Eval playbook

Master the eval loop

A short, practical guide to building evals that generalize beyond the traces you see.

Why evals matter

  • Evals are your test suite for model behavior, not just accuracy metrics.
  • They turn vague quality goals into concrete pass/fail checks.
  • A model that passes strong evals is safer to ship and easier to improve.

The three gulfs

  • Specification: what you asked the model to do vs. what it actually does.
  • Comprehension: more outputs than you can manually review.
  • Generalization: the model breaks on new topics or phrasing.

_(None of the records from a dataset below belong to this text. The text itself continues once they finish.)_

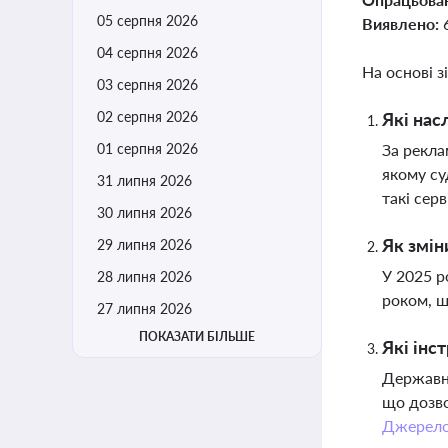
05 серпня 2026
Виявлено:
04 серпня 2026
На основі з
03 серпня 2026
02 серпня 2026
Які нас
01 серпня 2026
За рекла
якому су
31 липня 2026
такі сер
30 липня 2026
Як змін
29 липня 2026
У 2025 р
28 липня 2026
роком, щ
27 липня 2026
ПОКАЗАТИ БІЛЬШЕ
Які інс
Державне
що дозво
Джерел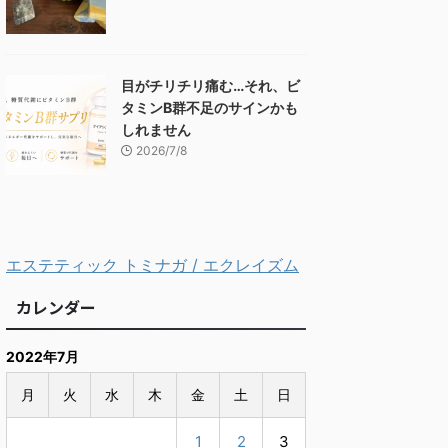
目がチリチリ痛む…それ、ビ
タミンB群不足のサインかも
しれません
2026/7/8
エステティック トミナガ / エクレイズム
カレンダー
2022年7月
月
火
水
木
金
土
日
1
2
3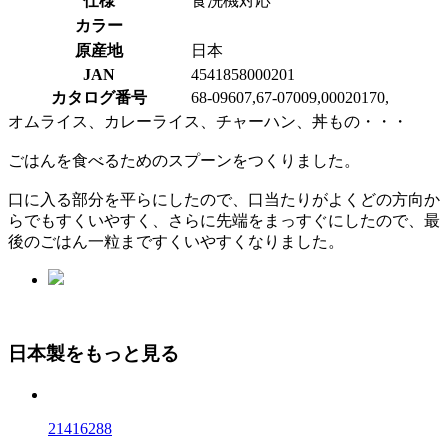
仕様
食洗機対応
カラー
原産地
日本
JAN
4541858000201
カタログ番号
68-09607,67-07009,00020170,
オムライス、カレーライス、チャーハン、丼もの・・・
ごはんを食べるためのスプーンをつくりました。
口に入る部分を平らにしたので、口当たりがよくどの方向か
らでもすくいやすく、さらに先端をまっすぐにしたので、最
後のごはん一粒まですくいやすくなりました。
日本製をもっと見る
21416288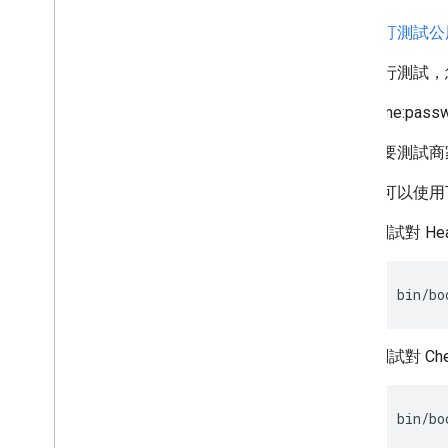
下載
預訂測試公
為了進行測試，您
username:pass
你也需要測試商家
您現在可以使用
測試對 He
bin
/
bo
測試對 Che
bin
/
bo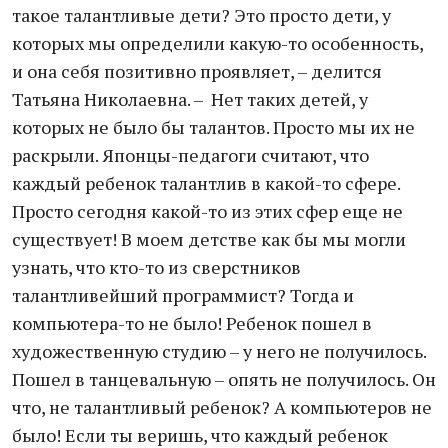
такое талантливые дети? Это просто дети, у
которых мы определили какую-то особенность,
и она себя позитивно проявляет, – делится
Татьяна Николаевна. – Нет таких детей, у
которых не было бы талантов. Просто мы их не
раскрыли. Японцы-педагоги считают, что
каждый ребенок талантлив в какой-то сфере.
Просто сегодня какой-то из этих сфер еще не
существует! В моем детстве как бы мы могли
узнать, что кто-то из сверстников
талантливейший программист? Тогда и
компьютера-то не было! Ребенок пошел в
художественную студию – у него не получилось.
Пошел в танцевальную – опять не получилось. Он
что, не талантливый ребенок? А компьютеров не
было! Если ты веришь, что каждый ребенок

Analyze → Measure → Improve

  • Analyze real traces to find recurring failure modes.
  • Measure those failures with explicit rules or judge rubrics.
  • Improve the model or prompt, then re-run evals to verify.

Error analysis checklist

  • Collect representative traces that cover real user variation.
  • Open-code failures before deciding on eval criteria.
  • Group failures into a clear taxonomy and prioritize by impact.

Rules vs. LLM judge

  • Use deterministic rules for clear, mechanical requirements.
  • Use LLM judges for nuance: tone, policy, relevance, correctness.
  • Keep outputs binary: pass/fail with evidence tied to the trace.

Strong rubric essentials

  • State explicit fail conditions tied to the contract.
  • Define scope: when the rule applies and when it doesn’t.
  • Require evidence that points to the exact message turn.